In a briefing at the Idaho National Laboratory last February, Arthur Lonne Lane, principal scientist of JPL’s Astrobiological Group, brought up several ancillary issues that NASA faces before sending drills to Mars. Data from the European Space Agency’s Mars Express orbiter has shown NASA places where it does —and doesn’t—want to drill.
Scientists would love, for example, to drill at the polar ice caps, where radar surveys by Mars Express indicate that water may be found just three feet down. But engineering hurdles prevent that, for now. NASA’s next rover, the Mars Science Laboratory, scheduled to be launched in 2009, will carry equipment to bore into rocks. But the spacecraft is restricted to landing 60 degrees north or south of the equator, partly because the frozen ground at the poles could hinder the heavy rover’s movement.
Lane speaks eagerly about the possibility of studying Martian biology, while acknowledging the frustration of looking at the planet.
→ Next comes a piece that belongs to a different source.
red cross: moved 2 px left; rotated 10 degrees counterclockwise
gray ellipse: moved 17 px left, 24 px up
Mars, he says, is in many places covered with a kind of “organic crud.” The deepest any spacecraft has penetrated that crud is about 10 centimeters—just under four inches—when a wheel on NASA’s Opportunity lander was purposefully spun to make a trench in February 2004. The rover then pointed spectrometers into the trench to analyze heat signatures and minerals, and found spherical, glass-like pebbles the size of BBs.
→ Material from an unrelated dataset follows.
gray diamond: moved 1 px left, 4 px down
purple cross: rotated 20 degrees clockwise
The rewards of drilling on Mars are uncertain and nearly impossible to calculate. Boreholes on Earth—whether for oil, gas, or something else—are expected to pay off right away in new resources or scientific information. It costs about $20 a foot to drill a six-inch diameter water well on Earth. Drilling a two-inch diameter hole on Mars that just might turn up fossilized life? Priceless.